Britain's anti-doping chiefs have hit back after an influential group of MPs said an independent agency should take control of drugs testing in UK sport.
The Commons science and technology committee heavily criticised UK Sport, which currently runs anti-doping.
UK Sport's director of drug-free sport, John Scott, said: "The recommendation isn't backed up with evidence as to why an independent agency is required.
"My belief is firm - we are successful, and we are doing a very good job."
The committee's report, published on Thursday, said: "We are concerned at the continuation of strong perceptions within the sporting community that conflicts of interest exist.

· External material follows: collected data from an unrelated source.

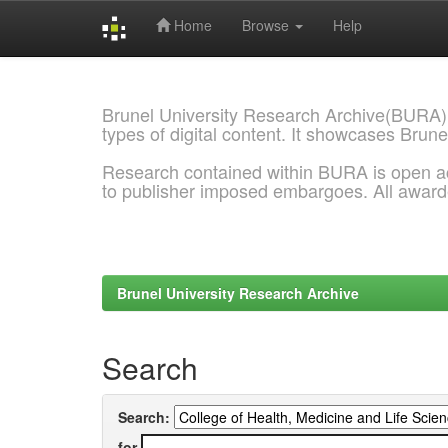
Home
Browse
Help
Skip
navigation
Brunel University Research Archive(BURA)
types of digital content. It showcases Brune
Research contained within BURA is open a
to publisher imposed embargoes. All awar
Brunel University Research Archive
Search
Search:
for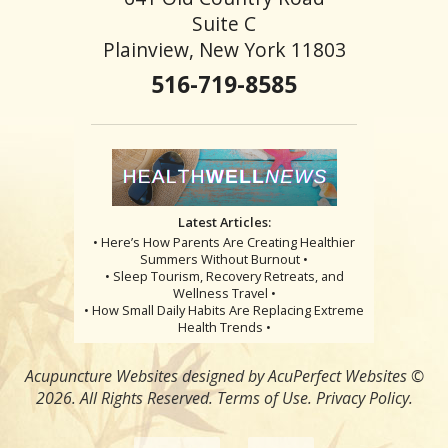
Suite C
Plainview, New York 11803
516-719-8585
Latest Articles:
• Here’s How Parents Are Creating Healthier
Summers Without Burnout •
• Sleep Tourism, Recovery Retreats, and
Wellness Travel •
• How Small Daily Habits Are Replacing Extreme
Health Trends •
Acupuncture Websites
designed by AcuPerfect Websites ©
2026. All Rights Reserved.
Terms of Use
.
Privacy Policy
.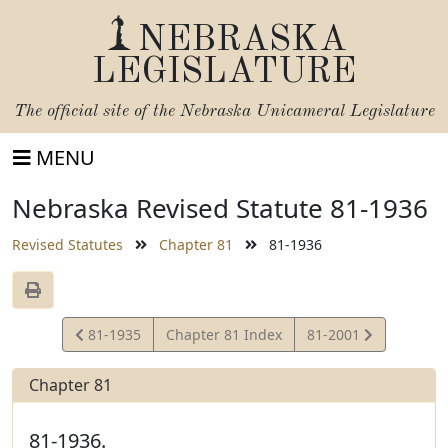
NEBRASKA
LEGISLATURE
The official site of the
Nebraska Unicameral Legislature
MENU
Nebraska Revised Statute 81-1936
Revised Statutes
Chapter 81
81-1936
View
View
81-1935
Chapter 81 Index
81-2001
Statute
Statute
Chapter 81
81-1936.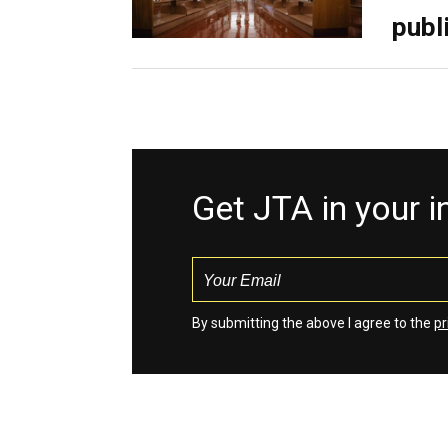
publ
Get JTA in your 
By submitting the above I agree to the
pr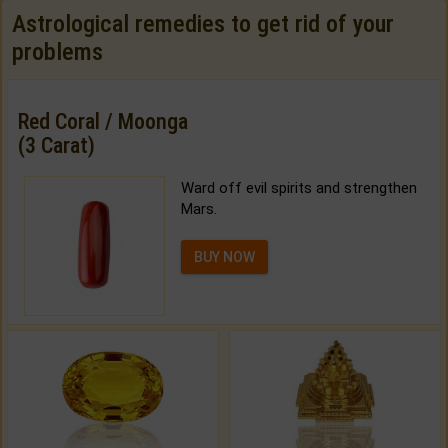
Astrological remedies to get rid of your
problems
Red Coral / Moonga
(3 Carat)
Ward off evil spirits and strengthen
Mars.
BUY NOW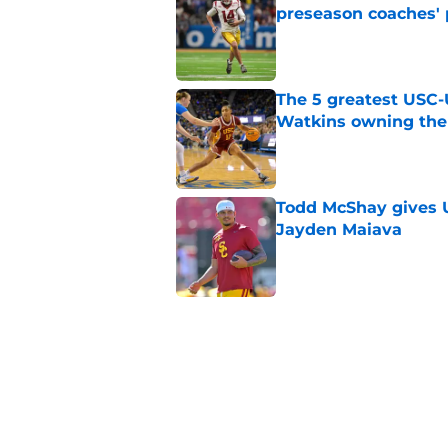
preseason coaches' 
Published by on Invalid Dat
The 5 greatest USC-
Watkins owning the
Published by on Invalid Dat
Todd McShay gives U
Jayden Maiava
Published by on Invalid Dat
Preseason Big Ten 
no more excuses
Published by on Invalid Dat
New USC Basketball
for Big Ten play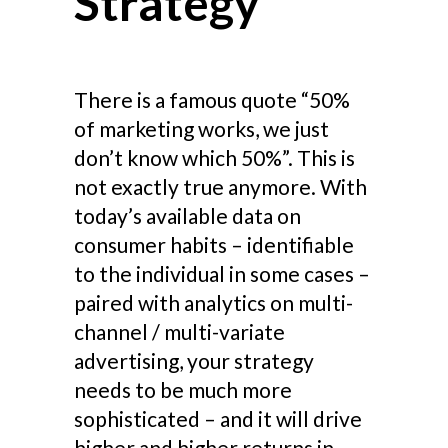
Strategy
There is a famous quote “50%
of marketing works, we just
don’t know which 50%”. This is
not exactly true anymore. With
today’s available data on
consumer habits – identifiable
to the individual in some cases –
paired with analytics on multi-
channel / multi-variate
advertising, your strategy
needs to be much more
sophisticated – and it will drive
higher and higher returns in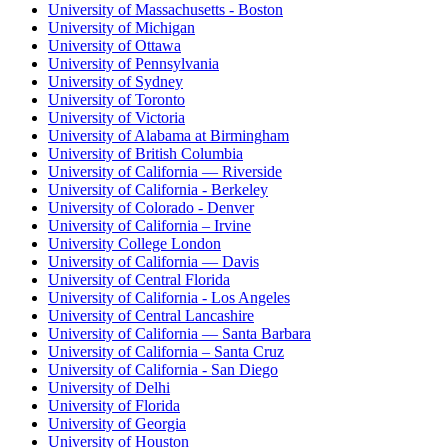
University of Massachusetts - Boston
University of Michigan
University of Ottawa
University of Pennsylvania
University of Sydney
University of Toronto
University of Victoria
University of Alabama at Birmingham
University of British Columbia
University of California — Riverside
University of California - Berkeley
University of Colorado - Denver
University of California – Irvine
University College London
University of California — Davis
University of Central Florida
University of California - Los Angeles
University of Central Lancashire
University of California — Santa Barbara
University of California – Santa Cruz
University of California - San Diego
University of Delhi
University of Florida
University of Georgia
University of Houston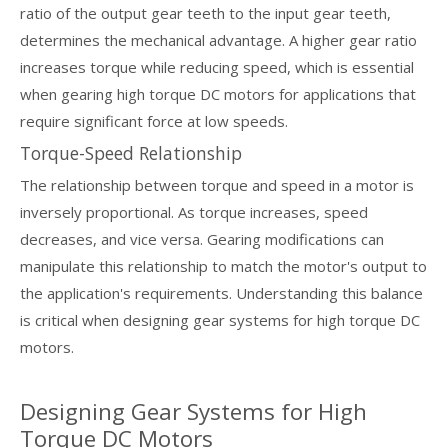
ratio of the output gear teeth to the input gear teeth,
determines the mechanical advantage. A higher gear ratio
increases torque while reducing speed, which is essential
when gearing high torque DC motors for applications that
require significant force at low speeds.
Torque-Speed Relationship
The relationship between torque and speed in a motor is
inversely proportional. As torque increases, speed
decreases, and vice versa. Gearing modifications can
manipulate this relationship to match the motor's output to
the application's requirements. Understanding this balance
is critical when designing gear systems for high torque DC
motors.
Designing Gear Systems for High
Torque DC Motors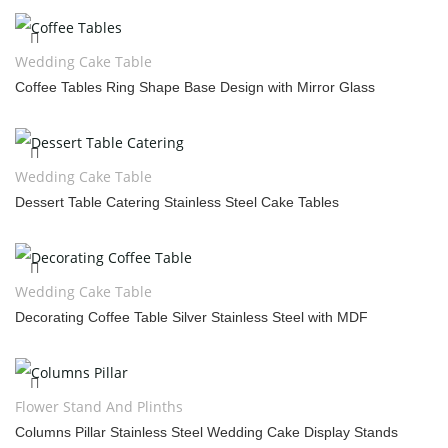
Wedding Cake Table
Coffee Tables Ring Shape Base Design with Mirror Glass
Wedding Cake Table
Dessert Table Catering Stainless Steel Cake Tables
Wedding Cake Table
Decorating Coffee Table Silver Stainless Steel with MDF
Flower Stand And Plinths
Columns Pillar Stainless Steel Wedding Cake Display Stands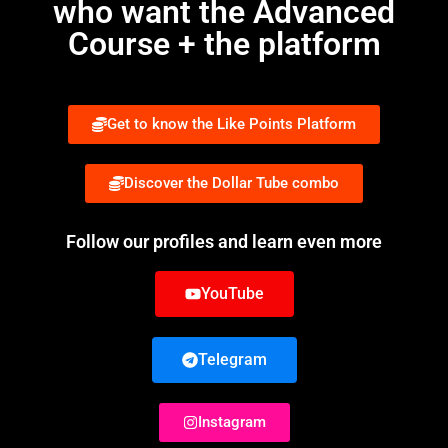
who want the Advanced
Course + the platform
Get to know the Like Points Platform
Discover the Dollar Tube combo
Follow our profiles and learn even more
YouTube
Telegram
Instagram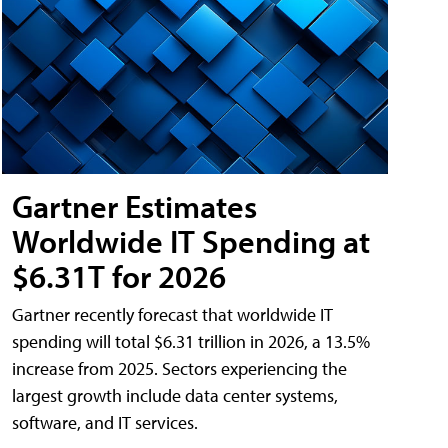
Gartner Estimates
Worldwide IT Spending at
$6.31T for 2026
Gartner recently forecast that worldwide IT
spending will total $6.31 trillion in 2026, a 13.5%
increase from 2025. Sectors experiencing the
largest growth include data center systems,
software, and IT services.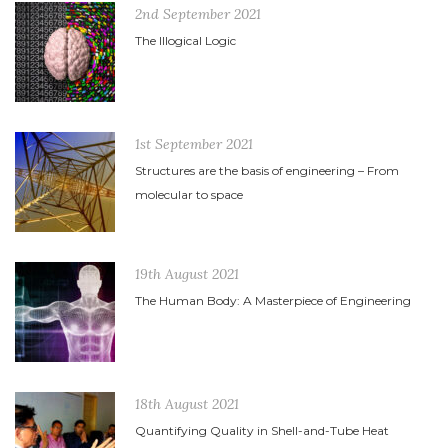
2nd September 2021
The Illogical Logic
1st September 2021
Structures are the basis of engineering – From
molecular to space
19th August 2021
The Human Body: A Masterpiece of Engineering
18th August 2021
Quantifying Quality in Shell-and-Tube Heat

"We find it unacceptable that suggestions for a UK equivalent of Australia's anti-doping agency Asada should be automatically dismissed without detailed review of the benefits such an organisation could offer."
What we are lacking here is real evidence
But Scott said previous reviews - by independent consultants PMP and the Department of Culture, Media and Sport - had concluded that responsibility for anti-doping should stay with UK Sport.
"The DCMS said that there was no justification for an independent body," he said.
"I'm disappointed that the report does not add much to the debate. I feel what we are lacking here is real evidence.
"Potential conflicts can be mitigated by scrutiny, and the degree of internal and external scrutiny we go through is exceptional."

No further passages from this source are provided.